Created 06-01-2016 05:23 PM
Hello everyone,
I have posted query below in which i have used 3 partition table and all are the external table pointing to some partition ditectory on hdfs.In every table partition is done on "ds" column(i.e. ds=2016-06-01-08).
ds=year-month-day-hour
On hourly basis data is landing on hdfs,creating directory as above timestamp and tables are pointing to all those partition directories.
A question is:
As already i explained all tables are partitioned,but
Where to write where clause in below query? so that data will be processed for that particular partition only.
Please let me know.
Query:
INSERT OVERWRITE TABLE falconexample.Patient_proce PARTITION (${falcon_output_partitions_hive}) select p.id,p.gender, p.Age, p.birthdate, o.component[1].valuequantity.value, o.component[1].valuequantity.unit from (select *, floor(datediff(to_date(from_unixtime(unix_timestamp())), to_date(birthdate)) / 365.25) as Age FROM falconexample. patient1) p inner join falconexample.DiagnosticReport1 d on p.id = substr(d.subject.reference,9) inner join falconexample.Observation1 o on p.id = substr(o.subject.reference,9) where p.Age>17 and p.Age<86 and o.component[1].valuequantity.value <140;
Created 06-01-2016 05:26 PM
In general, a SELECT query scans the entire table (other than for sampling). If a table created using the PARTITIONED BY clause, a query can do partition pruning and scan only a fraction of the table relevant to the partitions specified by the query. Hive currently does partition pruning if the partition predicates are specified in the WHERE clause or the ON clause in a JOIN. For example, if table page_views is partitioned on column date, the following query retrieves rows for just days between 2008-03-01 and 2008-03-31.
SELECT page_views.*
FROM page_views
WHERE page_views.date >= '2008-03-01' AND page_views.date <= '2008-03-31'
|
If a table page_views is joined with another table dim_users, you can specify a range of partitions in the ON clause as follows:
SELECT page_views.*
FROM page_views JOIN dim_users
ON (page_views.user_id = dim_users.id AND page_views.date >= '2008-03-01' AND page_views.date <= '2008-03-31' )
|
Created 06-01-2016 05:46 PM
Thank you Sunile for giving such a quick response.
According to your answer,
I can write something like
............................................

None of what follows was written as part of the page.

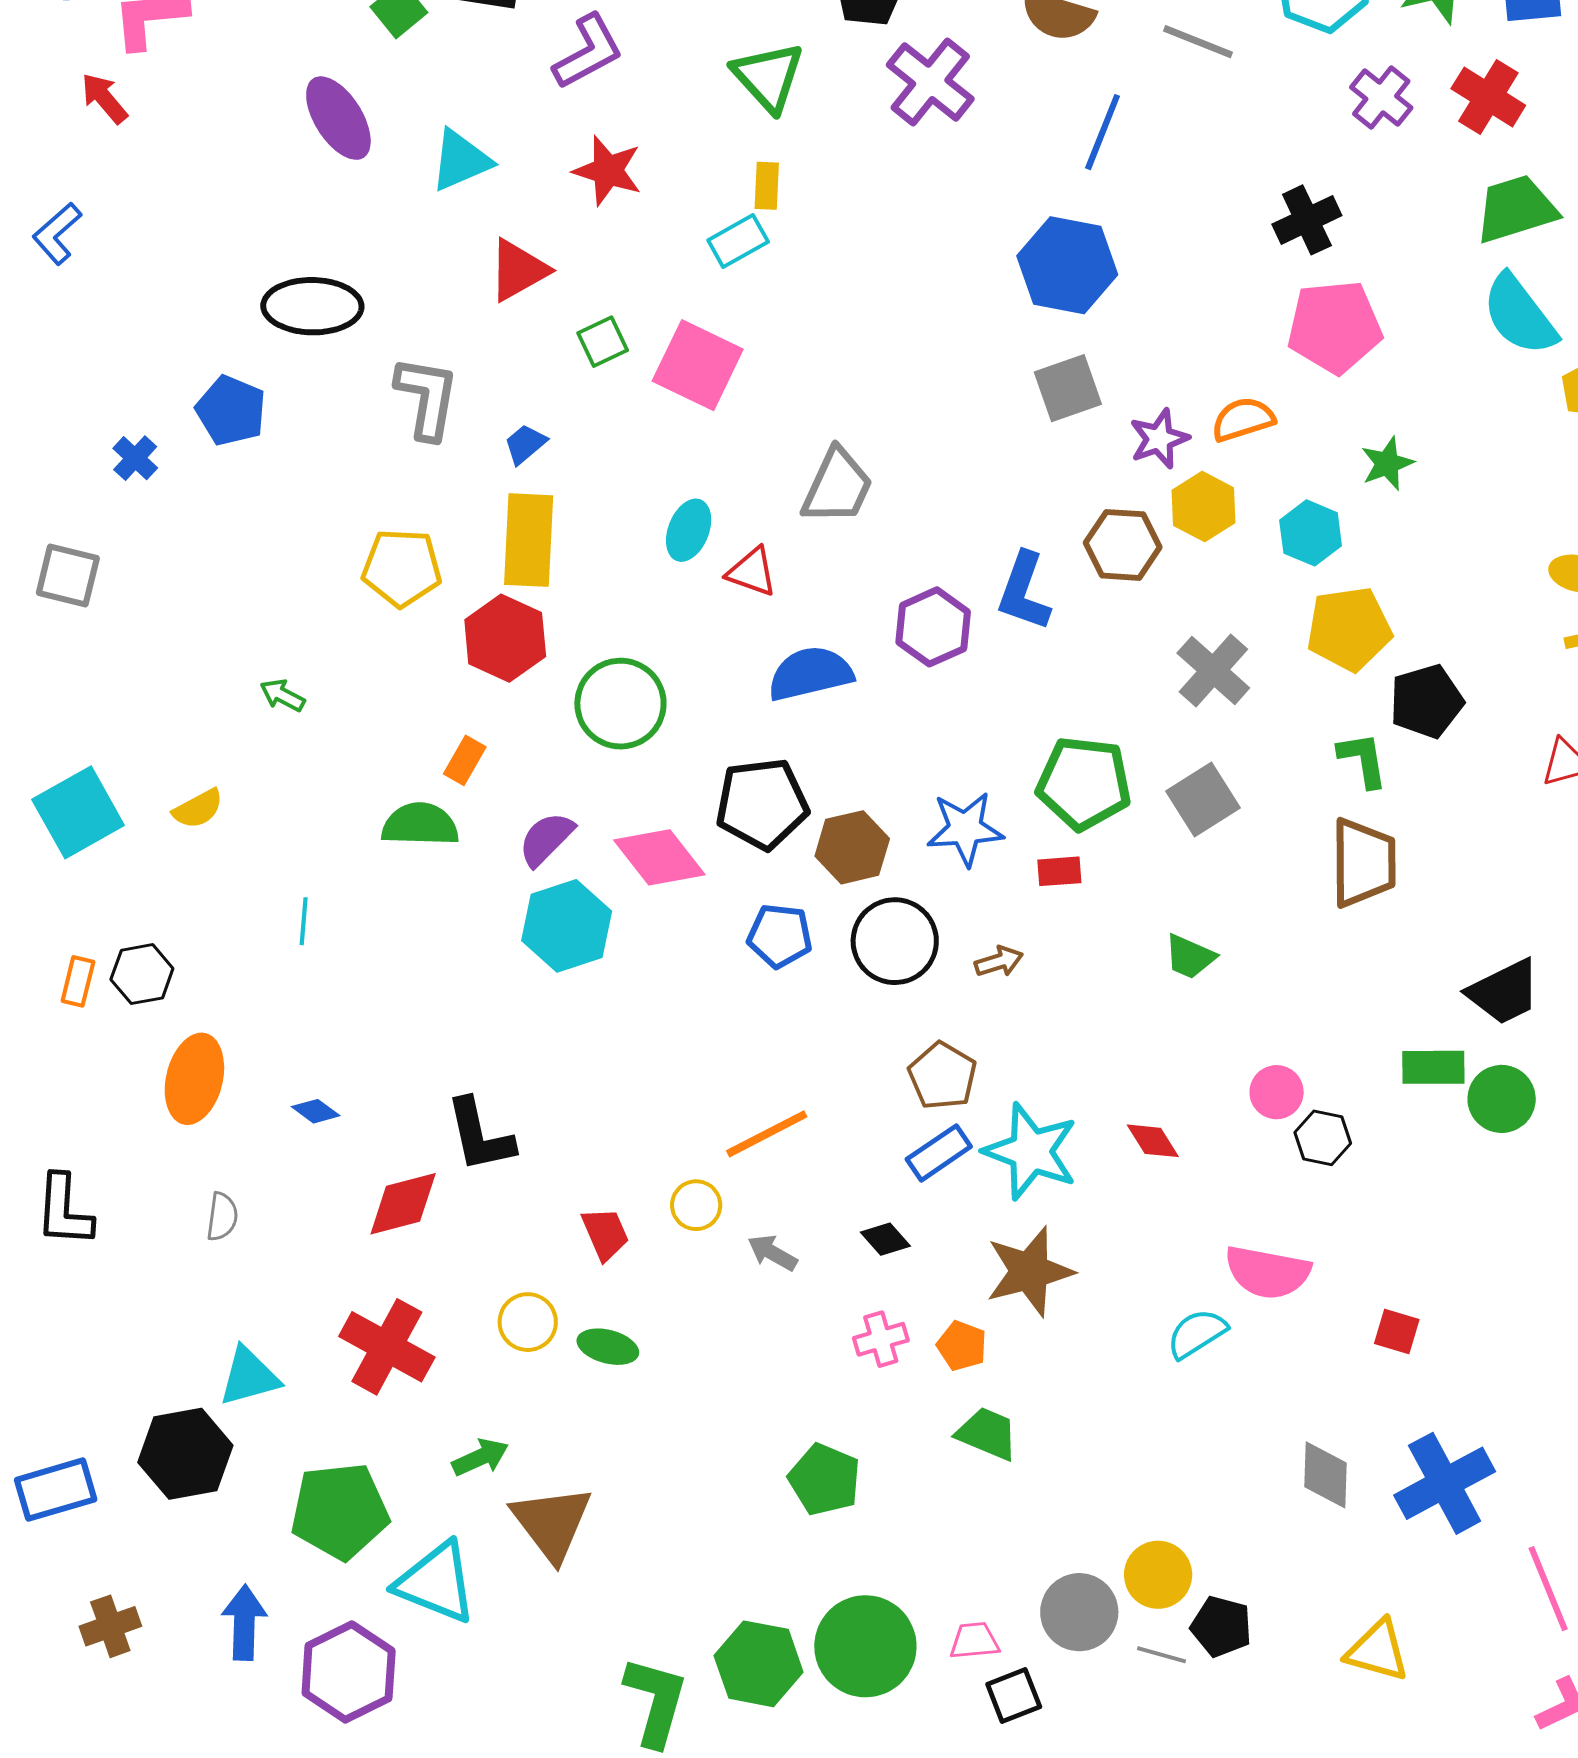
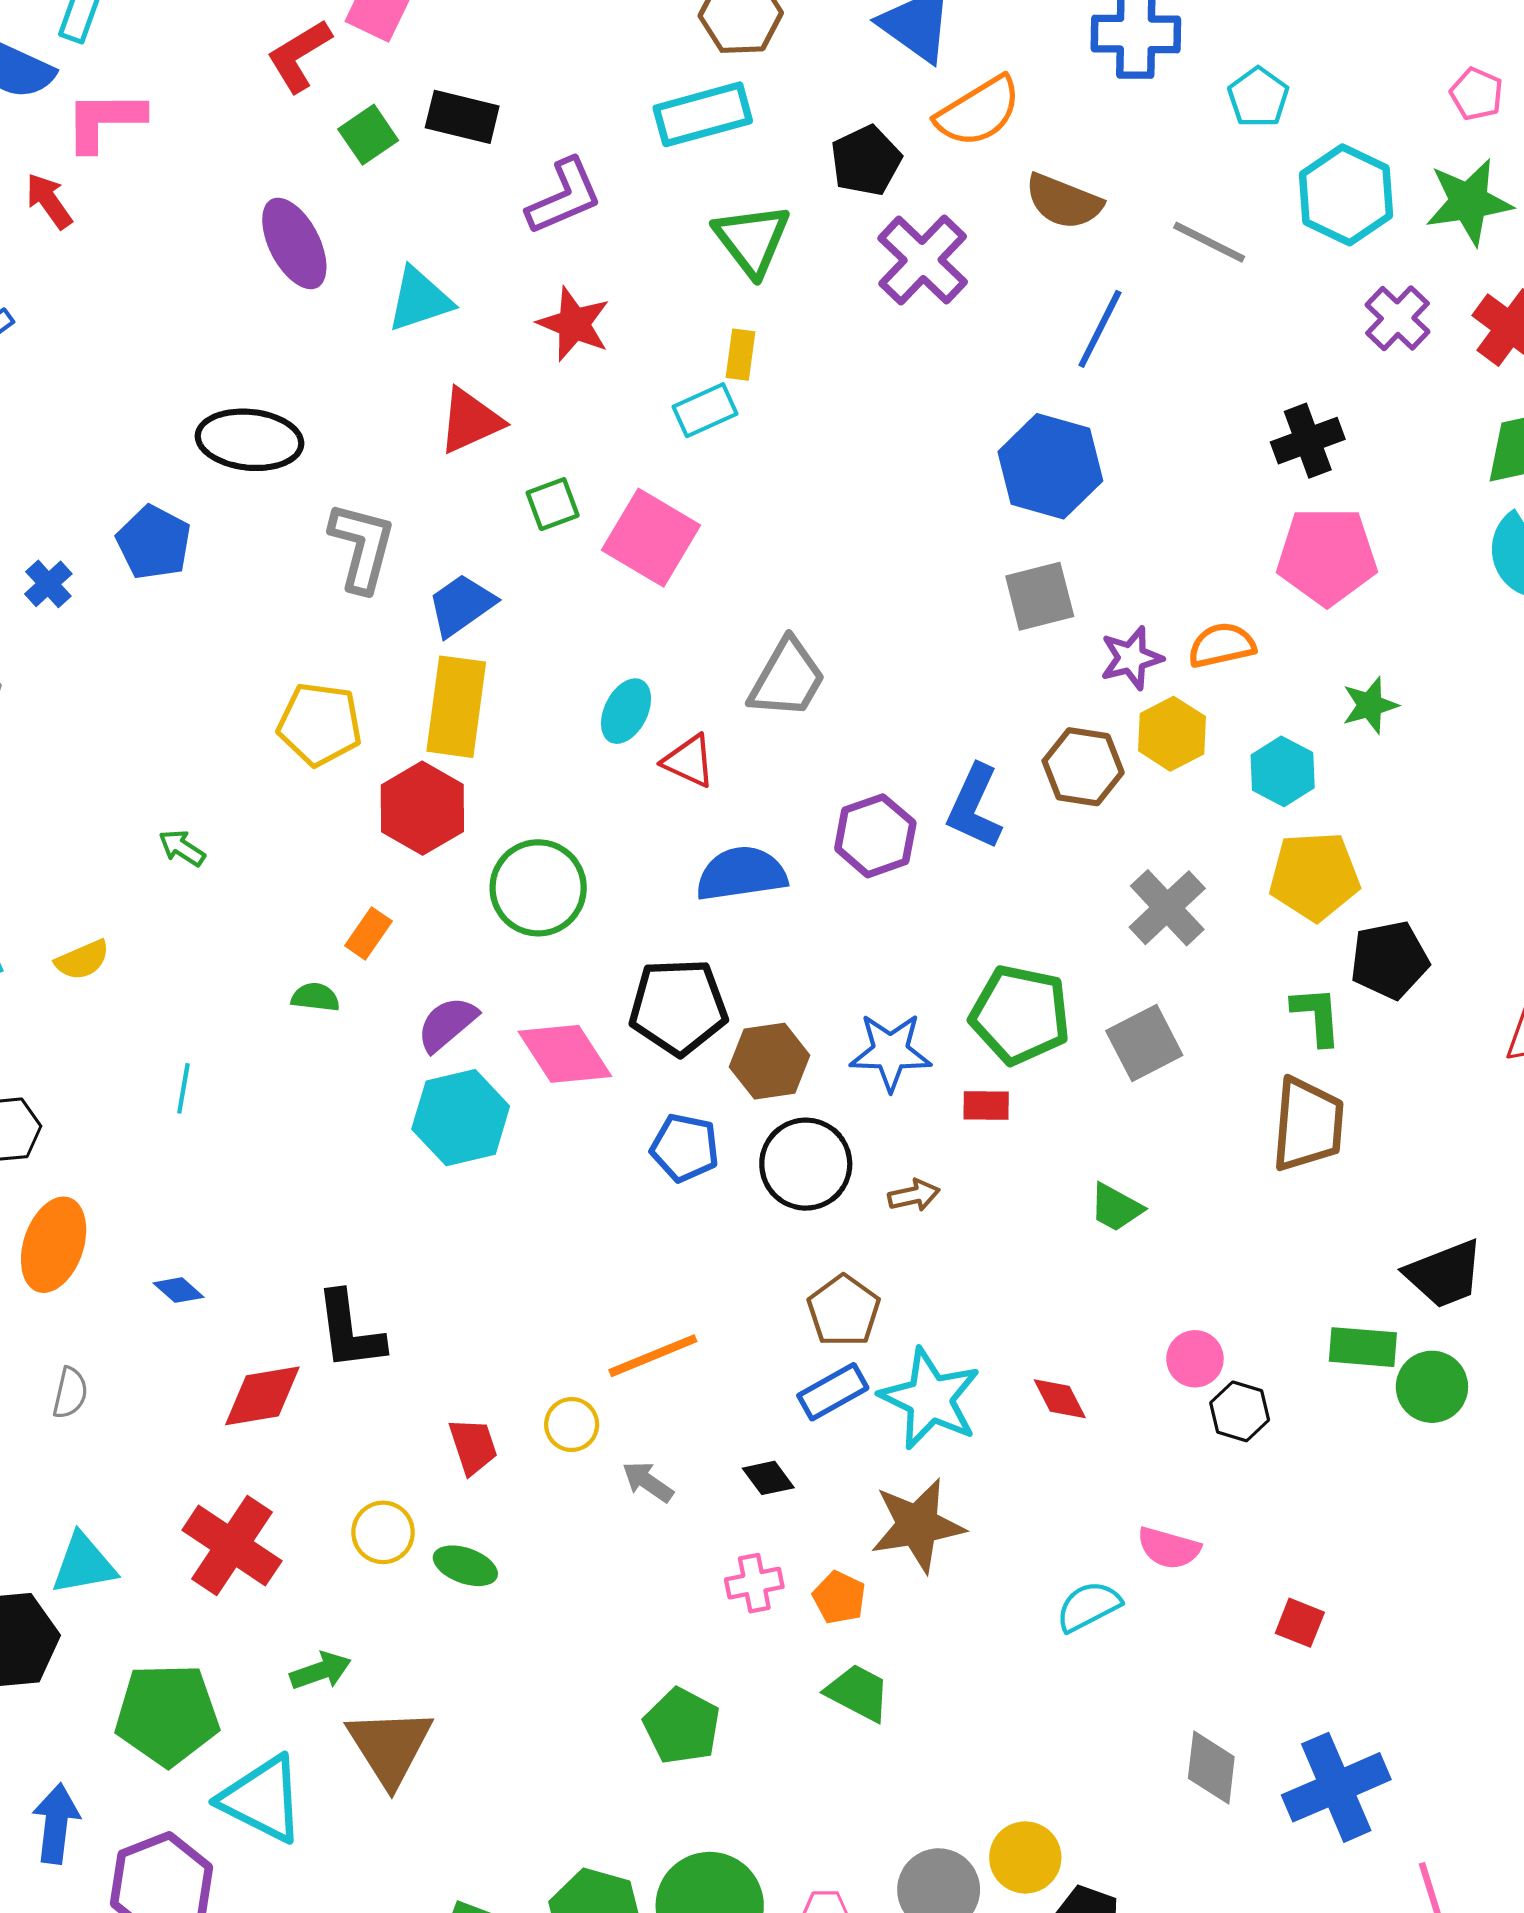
blue trapezoid: (525, 444) -> (461, 605), size x1.5
green semicircle: (420, 825) -> (315, 997), size x0.6
pink semicircle: (1267, 1272) -> (1169, 1548), size x0.7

.....falconexample.DiagnosticReport1 d on (p.id = substr(d.subject.reference,9) and p.ds='2016-06-01-10') inner join falconexample.Observation1 o on (p.id = substr(o.subject.reference,9)and o.ds='2016-06-01-10' and d.ds='2016-06-01-10')
Right?
Created 06-01-2016 06:06 PM
@Manoj Dhake as long as the those dates are within the partition range then yes it will only query the partition. the CBO will help make that determination.
Created 06-02-2016 07:31 PM
@Manoj Dhake please advise if I have answered your question.
Created 09-29-2017 06:30 AM
i don't think that hive does pruning on the table at left side during join, even if you provide the predicate in ON clause. That works in sql but not in hive. i am using hive 1.2. you can check this fact by using "explain <query>" . it is better to have the table pruned using sub query , and then join it with another table. let me know your thoughts.
Created 06-02-2016 08:22 AM
floor(datediff(to_date(from_unixtime(unix_timestamp())), to_date(birthdate)) / 365.25
That unix_timestamp() could turn off a few optimizations in the planner, which might not be related to this issue.
Start using CURRENT_DATE instead of the unix_timestamp() call, for faster queries.